» **Your assignment**:
From the first line onward, reproduce the records exactly; the final line to include is the one holding "nosotros en el día a día, ya sea en lo".

» **Material for this exercise**:

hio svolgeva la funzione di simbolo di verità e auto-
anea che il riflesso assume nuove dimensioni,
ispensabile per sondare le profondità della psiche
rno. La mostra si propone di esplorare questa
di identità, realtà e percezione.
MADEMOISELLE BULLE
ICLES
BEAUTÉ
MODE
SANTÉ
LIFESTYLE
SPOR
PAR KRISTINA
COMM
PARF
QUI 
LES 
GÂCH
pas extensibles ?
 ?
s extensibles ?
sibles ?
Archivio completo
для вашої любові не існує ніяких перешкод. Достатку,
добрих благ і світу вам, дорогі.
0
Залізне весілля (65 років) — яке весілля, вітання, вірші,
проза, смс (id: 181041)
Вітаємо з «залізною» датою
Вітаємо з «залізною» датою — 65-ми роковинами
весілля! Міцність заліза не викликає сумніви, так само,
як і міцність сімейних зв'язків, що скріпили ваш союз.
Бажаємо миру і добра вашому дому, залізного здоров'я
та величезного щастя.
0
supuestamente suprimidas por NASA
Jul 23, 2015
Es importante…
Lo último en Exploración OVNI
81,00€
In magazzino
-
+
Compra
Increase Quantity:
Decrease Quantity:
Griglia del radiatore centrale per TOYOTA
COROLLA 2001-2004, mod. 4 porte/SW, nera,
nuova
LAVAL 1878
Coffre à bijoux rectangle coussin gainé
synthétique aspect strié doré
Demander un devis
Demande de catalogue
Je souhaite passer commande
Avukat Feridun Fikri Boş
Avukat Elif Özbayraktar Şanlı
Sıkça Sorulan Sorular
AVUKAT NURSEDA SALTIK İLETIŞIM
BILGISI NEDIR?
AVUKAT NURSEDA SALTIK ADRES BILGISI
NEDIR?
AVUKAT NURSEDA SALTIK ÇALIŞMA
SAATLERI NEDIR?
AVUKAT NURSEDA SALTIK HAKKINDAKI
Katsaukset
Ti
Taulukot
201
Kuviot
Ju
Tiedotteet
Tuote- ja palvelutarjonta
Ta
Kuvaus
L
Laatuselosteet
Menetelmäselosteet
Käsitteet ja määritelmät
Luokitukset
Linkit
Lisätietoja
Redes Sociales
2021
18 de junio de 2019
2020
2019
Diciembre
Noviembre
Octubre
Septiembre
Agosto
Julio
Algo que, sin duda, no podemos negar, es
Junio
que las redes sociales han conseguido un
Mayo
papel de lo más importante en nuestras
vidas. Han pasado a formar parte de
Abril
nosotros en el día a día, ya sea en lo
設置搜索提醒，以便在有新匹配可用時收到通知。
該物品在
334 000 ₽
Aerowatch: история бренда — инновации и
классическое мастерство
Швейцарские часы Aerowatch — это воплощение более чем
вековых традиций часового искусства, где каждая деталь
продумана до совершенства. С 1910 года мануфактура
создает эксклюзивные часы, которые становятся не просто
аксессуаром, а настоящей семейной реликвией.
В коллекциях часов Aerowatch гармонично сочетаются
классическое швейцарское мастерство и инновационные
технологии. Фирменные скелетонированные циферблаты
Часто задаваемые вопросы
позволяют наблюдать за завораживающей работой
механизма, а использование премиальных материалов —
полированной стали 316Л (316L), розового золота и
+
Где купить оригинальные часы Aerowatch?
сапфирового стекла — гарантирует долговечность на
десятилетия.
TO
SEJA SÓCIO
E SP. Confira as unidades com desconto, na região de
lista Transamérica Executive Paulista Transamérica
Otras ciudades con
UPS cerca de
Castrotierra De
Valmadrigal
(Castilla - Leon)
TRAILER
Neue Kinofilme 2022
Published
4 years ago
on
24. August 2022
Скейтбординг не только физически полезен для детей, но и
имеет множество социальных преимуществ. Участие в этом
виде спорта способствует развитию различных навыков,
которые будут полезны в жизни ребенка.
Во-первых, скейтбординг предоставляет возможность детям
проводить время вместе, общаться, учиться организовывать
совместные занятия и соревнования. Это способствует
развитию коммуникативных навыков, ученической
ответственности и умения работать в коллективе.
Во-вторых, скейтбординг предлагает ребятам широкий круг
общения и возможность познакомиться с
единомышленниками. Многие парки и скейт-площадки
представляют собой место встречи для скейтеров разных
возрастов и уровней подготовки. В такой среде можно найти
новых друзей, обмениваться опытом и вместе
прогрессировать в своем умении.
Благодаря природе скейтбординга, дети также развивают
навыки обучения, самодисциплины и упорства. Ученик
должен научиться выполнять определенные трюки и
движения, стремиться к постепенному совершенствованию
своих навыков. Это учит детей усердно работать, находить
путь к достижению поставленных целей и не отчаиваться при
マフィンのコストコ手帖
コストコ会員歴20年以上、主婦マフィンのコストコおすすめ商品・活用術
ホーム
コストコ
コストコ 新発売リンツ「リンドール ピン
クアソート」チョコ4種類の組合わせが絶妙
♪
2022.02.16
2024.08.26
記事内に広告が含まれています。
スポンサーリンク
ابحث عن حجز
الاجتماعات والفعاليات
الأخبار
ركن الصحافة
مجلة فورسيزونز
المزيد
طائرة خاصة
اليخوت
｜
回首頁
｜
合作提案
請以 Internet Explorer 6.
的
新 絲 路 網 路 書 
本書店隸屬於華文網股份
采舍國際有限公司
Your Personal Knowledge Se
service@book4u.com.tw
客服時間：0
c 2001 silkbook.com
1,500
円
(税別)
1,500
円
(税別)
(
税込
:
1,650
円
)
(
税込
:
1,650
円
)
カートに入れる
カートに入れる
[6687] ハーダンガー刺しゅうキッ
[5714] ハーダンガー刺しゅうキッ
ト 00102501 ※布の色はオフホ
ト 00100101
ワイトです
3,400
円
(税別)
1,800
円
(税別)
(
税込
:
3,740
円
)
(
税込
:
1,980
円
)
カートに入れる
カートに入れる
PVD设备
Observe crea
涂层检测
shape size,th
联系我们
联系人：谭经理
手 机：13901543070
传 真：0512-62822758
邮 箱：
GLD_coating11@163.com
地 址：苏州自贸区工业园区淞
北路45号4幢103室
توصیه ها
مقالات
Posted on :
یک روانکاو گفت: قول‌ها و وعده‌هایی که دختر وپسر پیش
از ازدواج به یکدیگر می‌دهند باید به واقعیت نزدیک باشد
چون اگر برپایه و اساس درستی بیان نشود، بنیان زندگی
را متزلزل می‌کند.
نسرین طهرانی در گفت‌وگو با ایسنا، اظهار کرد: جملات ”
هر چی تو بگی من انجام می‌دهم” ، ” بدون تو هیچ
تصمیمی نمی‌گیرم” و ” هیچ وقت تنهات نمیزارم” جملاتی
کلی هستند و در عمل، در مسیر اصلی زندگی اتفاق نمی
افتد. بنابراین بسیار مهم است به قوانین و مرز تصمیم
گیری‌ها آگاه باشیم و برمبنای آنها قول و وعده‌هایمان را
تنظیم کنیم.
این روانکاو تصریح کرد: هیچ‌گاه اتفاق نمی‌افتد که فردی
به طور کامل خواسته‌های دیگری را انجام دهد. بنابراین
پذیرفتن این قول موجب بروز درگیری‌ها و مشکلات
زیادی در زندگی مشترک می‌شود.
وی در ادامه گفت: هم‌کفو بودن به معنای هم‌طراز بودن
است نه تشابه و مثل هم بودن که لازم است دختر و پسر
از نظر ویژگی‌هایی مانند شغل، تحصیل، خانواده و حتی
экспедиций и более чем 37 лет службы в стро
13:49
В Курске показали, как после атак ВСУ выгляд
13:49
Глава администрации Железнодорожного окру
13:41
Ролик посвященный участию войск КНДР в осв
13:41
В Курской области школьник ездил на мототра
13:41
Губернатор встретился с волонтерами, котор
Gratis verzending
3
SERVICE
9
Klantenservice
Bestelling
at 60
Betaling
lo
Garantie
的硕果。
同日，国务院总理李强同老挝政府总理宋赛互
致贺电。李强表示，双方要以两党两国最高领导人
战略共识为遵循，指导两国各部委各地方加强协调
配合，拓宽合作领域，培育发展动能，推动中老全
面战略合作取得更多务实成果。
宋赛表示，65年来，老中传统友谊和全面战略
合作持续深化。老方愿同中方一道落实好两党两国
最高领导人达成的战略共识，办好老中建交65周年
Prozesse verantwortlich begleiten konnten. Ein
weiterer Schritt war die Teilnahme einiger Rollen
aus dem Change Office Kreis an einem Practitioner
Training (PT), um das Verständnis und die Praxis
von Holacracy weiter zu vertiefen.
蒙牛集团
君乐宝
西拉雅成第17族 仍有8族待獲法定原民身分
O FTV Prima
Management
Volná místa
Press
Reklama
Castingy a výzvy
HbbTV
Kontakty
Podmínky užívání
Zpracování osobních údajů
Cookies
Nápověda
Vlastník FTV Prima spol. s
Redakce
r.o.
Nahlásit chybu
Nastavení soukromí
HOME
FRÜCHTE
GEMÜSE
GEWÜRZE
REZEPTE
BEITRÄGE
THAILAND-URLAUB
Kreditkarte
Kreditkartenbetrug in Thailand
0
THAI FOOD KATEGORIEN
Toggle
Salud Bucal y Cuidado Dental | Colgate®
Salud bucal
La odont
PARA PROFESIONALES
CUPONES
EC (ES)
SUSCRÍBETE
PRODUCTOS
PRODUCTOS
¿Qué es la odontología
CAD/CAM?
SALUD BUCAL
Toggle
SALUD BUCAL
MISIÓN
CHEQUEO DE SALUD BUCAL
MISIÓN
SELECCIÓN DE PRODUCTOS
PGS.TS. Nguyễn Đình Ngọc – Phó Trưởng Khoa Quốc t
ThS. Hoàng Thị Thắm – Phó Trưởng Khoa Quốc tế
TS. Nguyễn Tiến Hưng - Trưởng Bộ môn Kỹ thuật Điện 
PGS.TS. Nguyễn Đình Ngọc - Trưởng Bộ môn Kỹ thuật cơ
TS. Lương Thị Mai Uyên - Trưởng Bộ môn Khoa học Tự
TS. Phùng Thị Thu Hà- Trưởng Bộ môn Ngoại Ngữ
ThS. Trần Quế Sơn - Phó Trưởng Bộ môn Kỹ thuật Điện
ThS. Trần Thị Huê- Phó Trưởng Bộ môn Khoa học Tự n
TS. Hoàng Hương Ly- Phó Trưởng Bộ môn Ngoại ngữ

» **Answer below**:
hio svolgeva la funzione di simbolo di verità e auto-
anea che il riflesso assume nuove dimensioni,
ispensabile per sondare le profondità della psiche
rno. La mostra si propone di esplorare questa
di identità, realtà e percezione.
MADEMOISELLE BULLE
ICLES
BEAUTÉ
MODE
SANTÉ
LIFESTYLE
SPOR
PAR KRISTINA
COMM
PARF
QUI 
LES 
GÂCH
pas extensibles ?
 ?
s extensibles ?
sibles ?
Archivio completo
для вашої любові не існує ніяких перешкод. Достатку,
добрих благ і світу вам, дорогі.
0
Залізне весілля (65 років) — яке весілля, вітання, вірші,
проза, смс (id: 181041)
Вітаємо з «залізною» датою
Вітаємо з «залізною» датою — 65-ми роковинами
весілля! Міцність заліза не викликає сумніви, так само,
як і міцність сімейних зв'язків, що скріпили ваш союз.
Бажаємо миру і добра вашому дому, залізного здоров'я
та величезного щастя.
0
supuestamente suprimidas por NASA
Jul 23, 2015
Es importante…
Lo último en Exploración OVNI
81,00€
In magazzino
-
+
Compra
Increase Quantity:
Decrease Quantity:
Griglia del radiatore centrale per TOYOTA
COROLLA 2001-2004, mod. 4 porte/SW, nera,
nuova
LAVAL 1878
Coffre à bijoux rectangle coussin gainé
synthétique aspect strié doré
Demander un devis
Demande de catalogue
Je souhaite passer commande
Avukat Feridun Fikri Boş
Avukat Elif Özbayraktar Şanlı
Sıkça Sorulan Sorular
AVUKAT NURSEDA SALTIK İLETIŞIM
BILGISI NEDIR?
AVUKAT NURSEDA SALTIK ADRES BILGISI
NEDIR?
AVUKAT NURSEDA SALTIK ÇALIŞMA
SAATLERI NEDIR?
AVUKAT NURSEDA SALTIK HAKKINDAKI
Katsaukset
Ti
Taulukot
201
Kuviot
Ju
Tiedotteet
Tuote- ja palvelutarjonta
Ta
Kuvaus
L
Laatuselosteet
Menetelmäselosteet
Käsitteet ja määritelmät
Luokitukset
Linkit
Lisätietoja
Redes Sociales
2021
18 de junio de 2019
2020
2019
Diciembre
Noviembre
Octubre
Septiembre
Agosto
Julio
Algo que, sin duda, no podemos negar, es
Junio
que las redes sociales han conseguido un
Mayo
papel de lo más importante en nuestras
vidas. Han pasado a formar parte de
Abril
nosotros en el día a día, ya sea en lo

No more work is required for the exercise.